--- Data records ---
== Segment start ==
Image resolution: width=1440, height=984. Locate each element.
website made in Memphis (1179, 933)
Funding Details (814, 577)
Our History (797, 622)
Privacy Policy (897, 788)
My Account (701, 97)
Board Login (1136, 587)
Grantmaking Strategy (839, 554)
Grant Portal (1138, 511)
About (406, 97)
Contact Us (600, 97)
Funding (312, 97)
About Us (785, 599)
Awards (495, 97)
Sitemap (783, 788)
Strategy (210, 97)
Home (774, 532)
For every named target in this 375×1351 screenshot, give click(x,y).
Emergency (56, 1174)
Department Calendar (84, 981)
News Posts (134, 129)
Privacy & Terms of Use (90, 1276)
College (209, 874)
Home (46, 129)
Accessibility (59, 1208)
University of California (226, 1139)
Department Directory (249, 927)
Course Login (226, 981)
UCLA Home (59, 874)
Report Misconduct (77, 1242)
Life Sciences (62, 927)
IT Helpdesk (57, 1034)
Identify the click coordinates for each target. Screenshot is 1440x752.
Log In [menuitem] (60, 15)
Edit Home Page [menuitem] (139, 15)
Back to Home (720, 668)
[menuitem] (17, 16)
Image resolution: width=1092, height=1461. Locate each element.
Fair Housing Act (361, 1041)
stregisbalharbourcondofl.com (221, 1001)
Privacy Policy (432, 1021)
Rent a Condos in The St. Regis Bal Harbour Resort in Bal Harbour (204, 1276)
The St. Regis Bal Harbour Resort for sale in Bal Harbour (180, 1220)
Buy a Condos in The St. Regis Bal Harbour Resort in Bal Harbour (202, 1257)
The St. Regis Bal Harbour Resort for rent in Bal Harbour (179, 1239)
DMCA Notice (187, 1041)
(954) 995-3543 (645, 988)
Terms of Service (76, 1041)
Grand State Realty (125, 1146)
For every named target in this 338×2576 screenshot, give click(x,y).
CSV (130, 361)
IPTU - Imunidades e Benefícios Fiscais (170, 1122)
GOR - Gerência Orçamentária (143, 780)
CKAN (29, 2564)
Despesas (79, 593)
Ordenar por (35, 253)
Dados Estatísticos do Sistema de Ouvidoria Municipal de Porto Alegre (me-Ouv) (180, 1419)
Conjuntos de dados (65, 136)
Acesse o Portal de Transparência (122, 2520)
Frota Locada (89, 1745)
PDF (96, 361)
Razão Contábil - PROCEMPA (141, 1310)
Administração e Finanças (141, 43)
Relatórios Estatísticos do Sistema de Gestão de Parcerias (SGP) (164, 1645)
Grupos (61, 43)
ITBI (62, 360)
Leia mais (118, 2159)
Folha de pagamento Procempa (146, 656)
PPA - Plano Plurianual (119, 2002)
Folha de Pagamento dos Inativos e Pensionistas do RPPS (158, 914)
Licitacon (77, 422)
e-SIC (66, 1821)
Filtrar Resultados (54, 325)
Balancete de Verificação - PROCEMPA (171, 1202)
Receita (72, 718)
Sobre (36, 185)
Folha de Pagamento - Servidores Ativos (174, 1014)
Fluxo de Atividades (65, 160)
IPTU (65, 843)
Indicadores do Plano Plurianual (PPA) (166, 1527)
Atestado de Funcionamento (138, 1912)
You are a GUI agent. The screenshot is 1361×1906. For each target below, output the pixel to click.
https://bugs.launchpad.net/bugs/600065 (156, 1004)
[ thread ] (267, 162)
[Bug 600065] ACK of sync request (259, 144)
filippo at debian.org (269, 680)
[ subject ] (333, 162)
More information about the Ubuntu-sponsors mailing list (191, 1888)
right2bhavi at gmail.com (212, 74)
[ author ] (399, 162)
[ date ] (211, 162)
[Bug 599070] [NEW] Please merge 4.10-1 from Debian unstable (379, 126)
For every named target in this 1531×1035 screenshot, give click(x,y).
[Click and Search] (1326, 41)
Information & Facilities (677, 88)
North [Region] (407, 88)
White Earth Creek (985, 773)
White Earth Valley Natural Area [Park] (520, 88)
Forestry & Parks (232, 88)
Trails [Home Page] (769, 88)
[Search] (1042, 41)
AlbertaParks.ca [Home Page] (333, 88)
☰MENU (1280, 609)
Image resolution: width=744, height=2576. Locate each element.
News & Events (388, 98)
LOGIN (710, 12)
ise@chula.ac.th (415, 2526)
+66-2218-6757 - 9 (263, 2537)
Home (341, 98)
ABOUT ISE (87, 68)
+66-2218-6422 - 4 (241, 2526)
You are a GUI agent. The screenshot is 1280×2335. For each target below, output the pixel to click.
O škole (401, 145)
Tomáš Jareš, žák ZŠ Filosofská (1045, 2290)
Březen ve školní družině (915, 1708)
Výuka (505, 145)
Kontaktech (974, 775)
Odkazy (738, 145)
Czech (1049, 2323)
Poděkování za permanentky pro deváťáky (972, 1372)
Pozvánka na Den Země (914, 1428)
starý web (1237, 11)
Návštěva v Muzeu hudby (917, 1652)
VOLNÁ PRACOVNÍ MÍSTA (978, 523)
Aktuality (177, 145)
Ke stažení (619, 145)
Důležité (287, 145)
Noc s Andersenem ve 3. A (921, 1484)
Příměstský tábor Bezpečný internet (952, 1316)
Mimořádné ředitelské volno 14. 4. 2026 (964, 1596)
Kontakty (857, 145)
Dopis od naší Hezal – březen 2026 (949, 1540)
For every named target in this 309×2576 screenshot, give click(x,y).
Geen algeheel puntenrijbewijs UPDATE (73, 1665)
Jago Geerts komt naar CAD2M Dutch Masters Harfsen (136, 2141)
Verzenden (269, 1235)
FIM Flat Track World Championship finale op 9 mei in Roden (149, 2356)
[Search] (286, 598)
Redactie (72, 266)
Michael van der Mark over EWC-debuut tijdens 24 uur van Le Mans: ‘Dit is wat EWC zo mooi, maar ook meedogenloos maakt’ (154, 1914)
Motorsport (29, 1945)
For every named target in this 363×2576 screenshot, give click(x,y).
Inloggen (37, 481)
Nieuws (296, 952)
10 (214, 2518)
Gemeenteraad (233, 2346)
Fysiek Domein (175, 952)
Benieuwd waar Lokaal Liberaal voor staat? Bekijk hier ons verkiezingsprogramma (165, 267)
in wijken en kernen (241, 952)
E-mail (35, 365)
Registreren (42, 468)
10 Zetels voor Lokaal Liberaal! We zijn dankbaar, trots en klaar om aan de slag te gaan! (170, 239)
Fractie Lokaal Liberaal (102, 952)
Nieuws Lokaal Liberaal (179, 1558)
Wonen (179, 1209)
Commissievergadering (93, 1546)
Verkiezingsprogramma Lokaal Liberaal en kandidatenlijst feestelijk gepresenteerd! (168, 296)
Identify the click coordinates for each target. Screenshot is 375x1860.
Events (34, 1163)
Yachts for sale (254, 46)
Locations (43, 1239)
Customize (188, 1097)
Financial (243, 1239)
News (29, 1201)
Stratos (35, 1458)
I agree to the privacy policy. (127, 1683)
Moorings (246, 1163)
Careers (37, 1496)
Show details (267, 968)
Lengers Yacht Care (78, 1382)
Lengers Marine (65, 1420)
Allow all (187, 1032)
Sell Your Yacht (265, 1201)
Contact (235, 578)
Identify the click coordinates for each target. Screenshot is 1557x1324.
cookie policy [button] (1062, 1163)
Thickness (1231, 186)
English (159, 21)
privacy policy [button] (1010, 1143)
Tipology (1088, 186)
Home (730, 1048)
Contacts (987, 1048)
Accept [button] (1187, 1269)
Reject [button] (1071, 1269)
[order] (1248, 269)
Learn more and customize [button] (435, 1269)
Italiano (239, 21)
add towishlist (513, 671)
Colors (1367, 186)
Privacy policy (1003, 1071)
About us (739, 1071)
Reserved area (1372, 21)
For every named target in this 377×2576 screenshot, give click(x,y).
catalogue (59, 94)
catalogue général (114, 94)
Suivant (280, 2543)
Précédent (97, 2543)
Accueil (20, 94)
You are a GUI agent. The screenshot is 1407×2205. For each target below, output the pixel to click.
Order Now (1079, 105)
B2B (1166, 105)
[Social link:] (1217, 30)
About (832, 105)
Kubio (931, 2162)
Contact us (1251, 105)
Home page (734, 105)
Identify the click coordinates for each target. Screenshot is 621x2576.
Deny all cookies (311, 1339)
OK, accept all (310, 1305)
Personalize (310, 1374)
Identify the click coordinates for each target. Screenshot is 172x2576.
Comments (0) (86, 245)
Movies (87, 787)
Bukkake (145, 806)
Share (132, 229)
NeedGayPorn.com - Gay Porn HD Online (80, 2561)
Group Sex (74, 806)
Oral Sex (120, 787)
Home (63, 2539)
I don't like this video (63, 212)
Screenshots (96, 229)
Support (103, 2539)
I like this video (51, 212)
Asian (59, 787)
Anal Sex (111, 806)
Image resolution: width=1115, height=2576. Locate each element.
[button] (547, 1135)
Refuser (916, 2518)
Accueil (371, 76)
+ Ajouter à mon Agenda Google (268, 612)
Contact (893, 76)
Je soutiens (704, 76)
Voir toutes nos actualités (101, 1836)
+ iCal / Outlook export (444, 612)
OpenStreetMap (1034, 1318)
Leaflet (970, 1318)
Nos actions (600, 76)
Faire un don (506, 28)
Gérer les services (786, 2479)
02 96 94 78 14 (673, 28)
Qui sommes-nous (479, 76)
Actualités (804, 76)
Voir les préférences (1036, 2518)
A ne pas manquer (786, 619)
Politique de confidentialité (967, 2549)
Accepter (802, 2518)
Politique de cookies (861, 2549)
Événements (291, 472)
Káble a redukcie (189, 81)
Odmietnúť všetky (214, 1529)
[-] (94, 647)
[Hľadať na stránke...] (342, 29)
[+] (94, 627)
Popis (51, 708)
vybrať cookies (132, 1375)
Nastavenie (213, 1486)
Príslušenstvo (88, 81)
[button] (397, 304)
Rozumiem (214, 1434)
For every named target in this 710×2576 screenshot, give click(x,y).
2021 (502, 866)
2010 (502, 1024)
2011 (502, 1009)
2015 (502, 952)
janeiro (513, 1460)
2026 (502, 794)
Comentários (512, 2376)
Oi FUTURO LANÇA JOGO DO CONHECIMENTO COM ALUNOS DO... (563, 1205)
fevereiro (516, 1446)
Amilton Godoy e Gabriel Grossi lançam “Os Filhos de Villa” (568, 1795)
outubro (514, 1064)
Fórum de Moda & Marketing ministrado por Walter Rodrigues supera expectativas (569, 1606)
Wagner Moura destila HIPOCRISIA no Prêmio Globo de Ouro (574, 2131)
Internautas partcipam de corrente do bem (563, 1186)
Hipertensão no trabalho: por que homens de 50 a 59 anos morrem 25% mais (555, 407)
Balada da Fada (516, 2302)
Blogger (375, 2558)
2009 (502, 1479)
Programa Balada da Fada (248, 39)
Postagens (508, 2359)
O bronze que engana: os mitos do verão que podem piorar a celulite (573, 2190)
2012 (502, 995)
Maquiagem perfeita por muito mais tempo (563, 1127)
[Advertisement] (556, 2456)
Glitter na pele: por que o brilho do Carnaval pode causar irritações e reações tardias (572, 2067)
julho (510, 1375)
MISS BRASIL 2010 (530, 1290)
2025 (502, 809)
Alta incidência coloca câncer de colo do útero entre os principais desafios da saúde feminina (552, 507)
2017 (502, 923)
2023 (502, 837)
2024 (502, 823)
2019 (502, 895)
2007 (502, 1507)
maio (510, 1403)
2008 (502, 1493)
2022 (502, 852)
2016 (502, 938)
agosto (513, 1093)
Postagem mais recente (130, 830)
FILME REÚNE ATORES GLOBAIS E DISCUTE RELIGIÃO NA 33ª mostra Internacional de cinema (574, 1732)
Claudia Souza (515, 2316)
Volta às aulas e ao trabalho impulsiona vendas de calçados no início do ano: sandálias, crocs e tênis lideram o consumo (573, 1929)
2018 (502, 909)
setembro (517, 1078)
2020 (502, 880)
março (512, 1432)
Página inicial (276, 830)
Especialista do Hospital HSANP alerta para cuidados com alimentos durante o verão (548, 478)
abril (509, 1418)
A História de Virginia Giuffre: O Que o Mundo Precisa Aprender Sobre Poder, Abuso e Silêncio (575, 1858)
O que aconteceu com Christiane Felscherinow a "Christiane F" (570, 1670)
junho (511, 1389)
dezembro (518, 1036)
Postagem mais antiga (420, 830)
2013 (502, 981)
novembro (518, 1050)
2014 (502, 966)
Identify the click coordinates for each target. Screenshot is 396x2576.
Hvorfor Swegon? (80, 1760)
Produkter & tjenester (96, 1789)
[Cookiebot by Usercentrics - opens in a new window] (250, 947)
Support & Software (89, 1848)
== Segment end ==
--- Aim of the task ---
Going down the listing above, begin printing at the line with "Home (341, 98)" and finish with the line with "Lengers Yacht Care (78, 1382)", exactly as they appear.

--- Response below ---
Home (341, 98)
ABOUT ISE (87, 68)
+66-2218-6422 - 4 (241, 2526)
You are a GUI agent. The screenshot is 1280×2335. For each target below, output the pixel to click.
O škole (401, 145)
Tomáš Jareš, žák ZŠ Filosofská (1045, 2290)
Březen ve školní družině (915, 1708)
Výuka (505, 145)
Kontaktech (974, 775)
Odkazy (738, 145)
Czech (1049, 2323)
Poděkování za permanentky pro deváťáky (972, 1372)
Pozvánka na Den Země (914, 1428)
starý web (1237, 11)
Návštěva v Muzeu hudby (917, 1652)
VOLNÁ PRACOVNÍ MÍSTA (978, 523)
Aktuality (177, 145)
Ke stažení (619, 145)
Důležité (287, 145)
Noc s Andersenem ve 3. A (921, 1484)
Příměstský tábor Bezpečný internet (952, 1316)
Mimořádné ředitelské volno 14. 4. 2026 (964, 1596)
Kontakty (857, 145)
Dopis od naší Hezal – březen 2026 (949, 1540)
For every named target in this 309×2576 screenshot, give click(x,y).
Geen algeheel puntenrijbewijs UPDATE (73, 1665)
Jago Geerts komt naar CAD2M Dutch Masters Harfsen (136, 2141)
Verzenden (269, 1235)
FIM Flat Track World Championship finale op 9 mei in Roden (149, 2356)
[Search] (286, 598)
Redactie (72, 266)
Michael van der Mark over EWC-debuut tijdens 24 uur van Le Mans: ‘Dit is wat EWC zo mooi, maar ook meedogenloos maakt’ (154, 1914)
Motorsport (29, 1945)
For every named target in this 363×2576 screenshot, give click(x,y).
Inloggen (37, 481)
Nieuws (296, 952)
10 (214, 2518)
Gemeenteraad (233, 2346)
Fysiek Domein (175, 952)
Benieuwd waar Lokaal Liberaal voor staat? Bekijk hier ons verkiezingsprogramma (165, 267)
in wijken en kernen (241, 952)
E-mail (35, 365)
Registreren (42, 468)
10 Zetels voor Lokaal Liberaal! We zijn dankbaar, trots en klaar om aan de slag te gaan! (170, 239)
Fractie Lokaal Liberaal (102, 952)
Nieuws Lokaal Liberaal (179, 1558)
Wonen (179, 1209)
Commissievergadering (93, 1546)
Verkiezingsprogramma Lokaal Liberaal en kandidatenlijst feestelijk gepresenteerd! (168, 296)
Identify the click coordinates for each target. Screenshot is 375x1860.
Events (34, 1163)
Yachts for sale (254, 46)
Locations (43, 1239)
Customize (188, 1097)
Financial (243, 1239)
News (29, 1201)
Stratos (35, 1458)
I agree to the privacy policy. (127, 1683)
Moorings (246, 1163)
Careers (37, 1496)
Show details (267, 968)
Lengers Yacht Care (78, 1382)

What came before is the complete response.